Dark Messiah of Might and Magic is a game that gave the Boot a little fun. It's always present, either to look at or, more importantly, to slam into the faces/stomachs/groins of anyone and anything that stands between you and the Shantiri Crystal. It's a vital tool in your arsenal, there to create a little space whenever you need it, when there are too many evil men clustering around you. Thwack - and you've got a moment to breathe.

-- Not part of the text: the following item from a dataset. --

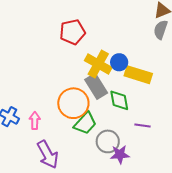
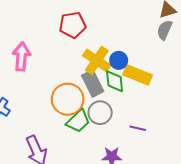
green diamond: (119, 100) -> (115, 81), moved
pink arrow: (35, 121) -> (21, 57), moved, size x1.5
gray circle: (108, 141) -> (100, 113), moved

Although it's not always about space. More often than not, it's about kicking to somewhere, rather than from yourself. Into a flimsy support beam, causing a cascade of precariously stacked boxes to crush the poor sod you just booted. Into one of the many, many, dangerously placed spiked grids that serve... some purpose. Kick, stumble, skewer. Or, as is perhaps more often the case, kicked into the great abyss, kicked off a cliff, kicked down a staircase, or over a balcony. Any and all prepositions can apply to the Mighty Versatility of the Boot.
Once you understand this basic connection between man and foot, foot and enemy man, you can start to understand why Dark Messiah of Might and Magic is quite such an enjoyable game. It's about placing you in the world, rather than just being a hovering gun that points at things that it wishes dead. Your boot is your connection to the world of Might and Magic, but it's merely an implement; the effects you can bring about are where the meat of the experience lies.
ust sometimes, it's better to stab them in the neck than kick them in the balls.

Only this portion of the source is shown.